As POLITICO first reported on January 29, the EU’s executive arm wants to create a single market for data. The strategy relies on the notion of “data spaces” — or infrastructure for large pools of data that can be shared between sectors and companies, and improves access to European cloud providers.

To develop its vision of industrial data pools, the Commission is eyeing an investment of up to €6 billion that would be raised together with member countries and industry, according to a recent draft of the data strategy, obtained by POLITICO.

“If this is to be successful then we should not put our business-to-business AI in the same position as our business-to-consumer technology, having no single market,” Vestager said.

Europe wants to become the go-to place for high-quality data for artificial intelligence.

The need for a data strategy comes from the fact that “we are what we eat” when it comes to the data that feeds artificial intelligence, Vestager said. “If you eat crappy stuff, you’re not likely to be a fit-for-purpose algorithm,” she said.

Ensuring that the data feeding artificial intelligence applications is up to par and shared freely will allow Europe to develop the kind of technology that will help it take on America and China.

But the package that will be unveiled on Wednesday will only be part of a larger puzzle in Europe’s quest to create prosperity through digitalization, Vestager said.

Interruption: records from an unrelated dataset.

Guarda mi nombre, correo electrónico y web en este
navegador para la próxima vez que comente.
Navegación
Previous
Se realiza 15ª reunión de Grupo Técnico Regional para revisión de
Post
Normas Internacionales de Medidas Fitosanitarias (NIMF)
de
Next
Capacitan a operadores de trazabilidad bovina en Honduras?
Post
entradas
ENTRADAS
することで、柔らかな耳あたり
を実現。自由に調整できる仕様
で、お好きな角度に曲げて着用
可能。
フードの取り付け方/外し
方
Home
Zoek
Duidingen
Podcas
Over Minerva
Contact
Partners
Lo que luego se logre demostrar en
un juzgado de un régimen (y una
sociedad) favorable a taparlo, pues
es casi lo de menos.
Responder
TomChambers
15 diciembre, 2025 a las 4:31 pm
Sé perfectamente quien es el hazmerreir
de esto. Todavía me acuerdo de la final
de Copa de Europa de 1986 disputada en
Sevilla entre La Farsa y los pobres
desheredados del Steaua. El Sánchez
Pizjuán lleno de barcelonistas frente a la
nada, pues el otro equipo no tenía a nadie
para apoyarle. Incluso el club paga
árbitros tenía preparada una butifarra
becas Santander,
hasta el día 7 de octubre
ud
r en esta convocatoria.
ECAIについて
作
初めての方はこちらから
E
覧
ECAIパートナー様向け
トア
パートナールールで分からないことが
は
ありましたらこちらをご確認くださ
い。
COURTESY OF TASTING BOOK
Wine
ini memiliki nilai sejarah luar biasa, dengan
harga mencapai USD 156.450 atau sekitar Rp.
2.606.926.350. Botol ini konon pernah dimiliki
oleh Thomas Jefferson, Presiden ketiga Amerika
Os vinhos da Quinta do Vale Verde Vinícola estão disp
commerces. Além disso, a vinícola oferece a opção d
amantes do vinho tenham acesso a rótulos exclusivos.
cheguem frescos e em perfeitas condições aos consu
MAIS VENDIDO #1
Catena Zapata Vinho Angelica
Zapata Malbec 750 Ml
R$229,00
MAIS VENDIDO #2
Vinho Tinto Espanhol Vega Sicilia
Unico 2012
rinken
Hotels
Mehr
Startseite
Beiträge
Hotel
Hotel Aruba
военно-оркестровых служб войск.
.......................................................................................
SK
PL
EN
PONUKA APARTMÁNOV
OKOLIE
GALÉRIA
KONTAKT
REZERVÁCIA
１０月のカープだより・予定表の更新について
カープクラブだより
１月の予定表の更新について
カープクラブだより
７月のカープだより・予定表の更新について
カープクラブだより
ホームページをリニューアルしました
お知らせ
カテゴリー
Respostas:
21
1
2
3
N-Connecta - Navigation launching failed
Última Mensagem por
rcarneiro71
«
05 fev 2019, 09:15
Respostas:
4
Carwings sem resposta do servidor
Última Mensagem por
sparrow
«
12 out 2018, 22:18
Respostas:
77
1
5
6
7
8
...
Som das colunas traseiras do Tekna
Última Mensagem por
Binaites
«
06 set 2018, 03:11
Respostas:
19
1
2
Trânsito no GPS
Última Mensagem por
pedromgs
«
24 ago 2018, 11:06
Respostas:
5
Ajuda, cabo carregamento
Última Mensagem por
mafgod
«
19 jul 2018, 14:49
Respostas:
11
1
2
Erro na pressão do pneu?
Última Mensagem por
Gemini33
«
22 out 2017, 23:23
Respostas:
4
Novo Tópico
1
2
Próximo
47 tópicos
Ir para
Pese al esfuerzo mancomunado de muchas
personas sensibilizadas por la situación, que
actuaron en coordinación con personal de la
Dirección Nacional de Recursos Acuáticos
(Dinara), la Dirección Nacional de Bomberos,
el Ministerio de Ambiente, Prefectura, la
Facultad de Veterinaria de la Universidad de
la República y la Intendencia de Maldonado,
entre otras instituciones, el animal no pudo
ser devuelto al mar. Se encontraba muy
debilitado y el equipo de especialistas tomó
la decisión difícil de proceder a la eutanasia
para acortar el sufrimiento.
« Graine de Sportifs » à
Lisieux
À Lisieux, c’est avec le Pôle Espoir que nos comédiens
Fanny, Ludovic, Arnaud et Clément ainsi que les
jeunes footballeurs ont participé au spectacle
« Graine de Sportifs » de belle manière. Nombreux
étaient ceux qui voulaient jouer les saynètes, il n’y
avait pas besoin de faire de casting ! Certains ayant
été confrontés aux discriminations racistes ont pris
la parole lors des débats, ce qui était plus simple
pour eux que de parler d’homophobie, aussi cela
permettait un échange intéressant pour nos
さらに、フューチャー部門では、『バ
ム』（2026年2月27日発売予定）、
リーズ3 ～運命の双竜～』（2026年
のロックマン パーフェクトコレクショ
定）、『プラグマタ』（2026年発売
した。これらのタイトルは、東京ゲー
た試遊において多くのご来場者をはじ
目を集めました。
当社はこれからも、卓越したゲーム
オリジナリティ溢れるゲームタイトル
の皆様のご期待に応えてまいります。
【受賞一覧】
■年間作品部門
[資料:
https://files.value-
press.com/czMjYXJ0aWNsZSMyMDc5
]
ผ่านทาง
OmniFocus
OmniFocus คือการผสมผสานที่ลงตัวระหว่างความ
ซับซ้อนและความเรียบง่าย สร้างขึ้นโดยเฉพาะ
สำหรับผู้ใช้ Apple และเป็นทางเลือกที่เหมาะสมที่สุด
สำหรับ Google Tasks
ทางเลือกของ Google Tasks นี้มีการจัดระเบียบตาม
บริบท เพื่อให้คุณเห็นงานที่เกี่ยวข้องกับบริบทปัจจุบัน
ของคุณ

The Danish politician, who also has oversight of the bloc’s competition enforcement, emphasized that innovation must not come at the expense of European values and must benefit its citizens and democracies.

Calls for European “technological sovereignty” have raised alarm bells among industrial players and free-trading countries, which fear that political control over competition decisions would lead to picking winners and protectionism.

But Vestager said the Commission’s strategy was not about closing out rivals.

“It has been very important for us to make sure that this is about us and not about other people — that being sovereign means that you can do stuff. That you can actually do your research, you can develop things, you can make it, you can deploy it,” she said.

In order to succeed, however, Europe would have to change its image from that of a “regulatory superpower” — adept at writing rules for technologies created by other countries — to that of an innovation powerhouse.

“We have this sort of self-assessment that we are a regulatory superpower,” she added. “You can regulate things that you know about, [but it’s] very difficult to regulate things that you do not know about. And if you want to have a say in things that we consider risky — well then you should be able also to do it yourself.”